The results indicated that diverse P levels and cultivars had substantiated impacts on the grain rows/cob (GRPC), grains per cob (GPC), thousand grain weight (TGW) and grain yield (Table 4). The maximum GRPC (13.44), GPC (441.06), TGW (279.33) and grain yield (6.49 t ha-1) was obtained with 80 kg/ha P and lowest GRPC (8.67), GPC (300), TGW (181.67) and grain yield (4.31 t ha-1). In case of cultivars FH-949 performed well with maximum GRPC (12.67), GPC (417.67), TGW (263.33) and grain yield (6.39 t ha-1) followed closely with 30Y87 and minimum GRPC (9.56), GPC (347.89), TGW (195.11) and grain yield (4.37 t ha-1) (Table 4). The cultivars had substantiated difference for the GRPC, GPC and seed weight. The cultivar FH-949 produced cobs with more GRPC, GPC and seed weight this difference can be attributed to genetic characteristics and ability of this cultivar to efficiency use the nutrient and applied inputs (Younas et al., 2002). The application of P also induced marked increase in GPRC, GPC and 1000 grain weight (Table 4). The increase in GRPC, GPC and seed weight with P application can be attributed to a considerable increase in photosynthetic activities, and translocation of food material to developing grains which insured the production of better GRPC, GPC and seed weight (Ahmad et al., 2007; Khan et al., 2014). The cultivar FH-949 produced the maximum yield owing to higher cob length, seed weight, grains/cob and grain rows/cob which is same with findings of Saleem et al. (2003) they also noted variations amid cultivars for the grain production. The increase in grain production by P might be due to improvement in yield contributing traits such as grain rows, seed per row, cob diameter and seed weight (Hussain et al., 2006; Onasanya et al., 2009).
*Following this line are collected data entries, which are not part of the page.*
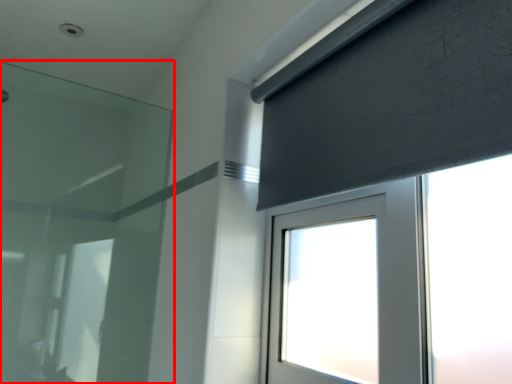 Question: In this image, where is filter (annotated by the red box) located relative to curtain?

Choices:
 (A) left
 (B) right

Answer: (A) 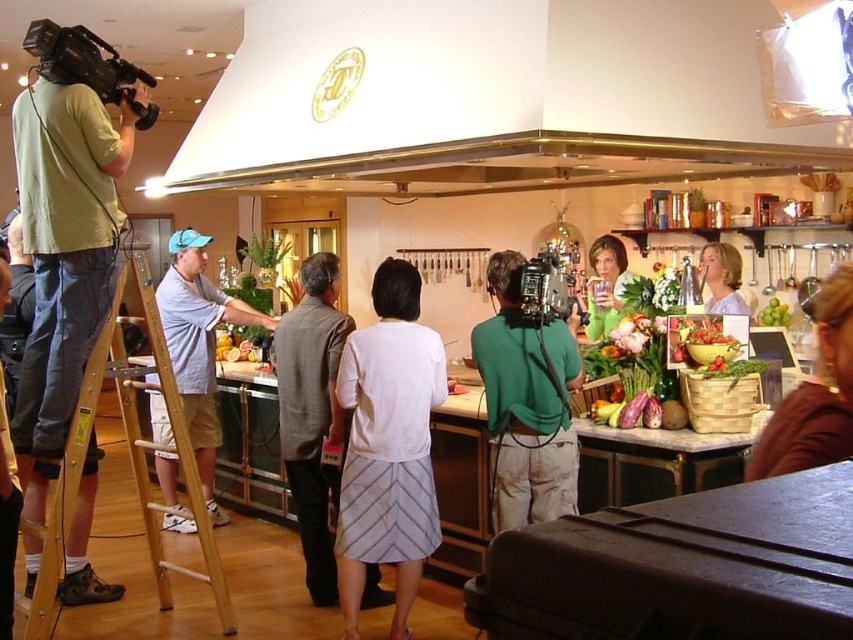 Can you confirm if white textured shirt at center is positioned above wooden ladder at left?

Yes, white textured shirt at center is above wooden ladder at left.

Find the location of a particular element. The height and width of the screenshot is (640, 853). white textured shirt at center is located at coordinates (387, 445).

Who is shorter, black matte video camera at upper left or green leafy vegetables at center?

Standing shorter between the two is green leafy vegetables at center.

Can you confirm if black matte video camera at upper left is positioned to the left of green leafy vegetables at center?

Correct, you'll find black matte video camera at upper left to the left of green leafy vegetables at center.

The height and width of the screenshot is (640, 853). I want to click on black matte video camera at upper left, so click(x=88, y=65).

Is the position of light green t-shirt at left more distant than that of black matte video camera at upper left?

Yes, it is behind black matte video camera at upper left.

Who is more forward, (x=74, y=525) or (x=99, y=70)?

Positioned in front is point (x=99, y=70).

Which is in front, point (97, 150) or point (54, 29)?

Point (54, 29) is more forward.

What are the coordinates of `light green t-shirt at left` in the screenshot? It's located at (67, 227). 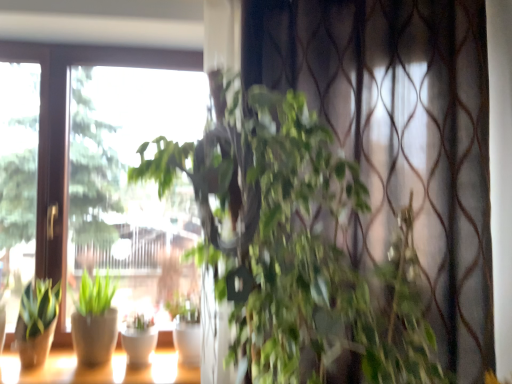 Question: Is matte white pots at lower left positioned behind green matte plant at lower left, the 2th houseplant positioned from the front?

Choices:
 (A) yes
 (B) no

Answer: (B)

Question: Can you confirm if matte white pots at lower left is thinner than green matte plant at lower left, the 2th houseplant positioned from the front?

Choices:
 (A) yes
 (B) no

Answer: (B)

Question: Is matte white pots at lower left bigger than green matte plant at lower left, which is the second houseplant from back to front?

Choices:
 (A) yes
 (B) no

Answer: (A)

Question: From the image's perspective, is matte white pots at lower left on top of green matte plant at lower left, the 1th houseplant from the left?

Choices:
 (A) yes
 (B) no

Answer: (B)

Question: Can you confirm if matte white pots at lower left is smaller than green matte plant at lower left, the 1th houseplant from the left?

Choices:
 (A) no
 (B) yes

Answer: (A)

Question: Can you confirm if matte white pots at lower left is shorter than green matte plant at lower left, arranged as the 3th houseplant when viewed from the right?

Choices:
 (A) yes
 (B) no

Answer: (A)

Question: Can green matte plant at center, which appears as the 1th houseplant when viewed from the back, be found inside matte white pots at lower left?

Conclusions and Recommendations

Different phosphorus levels cultivars had significant impact on the growth and production traits. However, application of 80 kg/ha phosphorus remained the top performer in improving the growth and grain production of maize crop. Moreover, in case of cultivars FH-949 performed appreciably well in terms of growth and productivity. Therefore, it is suggested that FH-949 was characterized as most efficient user of phosphorus.

Novelty Statement

This is firsthand information about different maize cultivars for phosphorus use efficiency on the basis of growth and yield.

Author’s Contribution

Tahir Abbas Khan: Conducted the experiment.

Imran Ashraf: Conceived and planned the experiment and wrote the original draft.

Athar Mahmood: Reviewed and edited.

Muhammad Ilyas: Reviewed and edited.

Sardar Alam Cheema: Reviewed and edited.

Muhammad Mahmood Iqbal: Reviewed and edited.

Muhammad Umair Hassan: Wrote the original draft.

Conflict of interest

The authors have declared no conflict of interest.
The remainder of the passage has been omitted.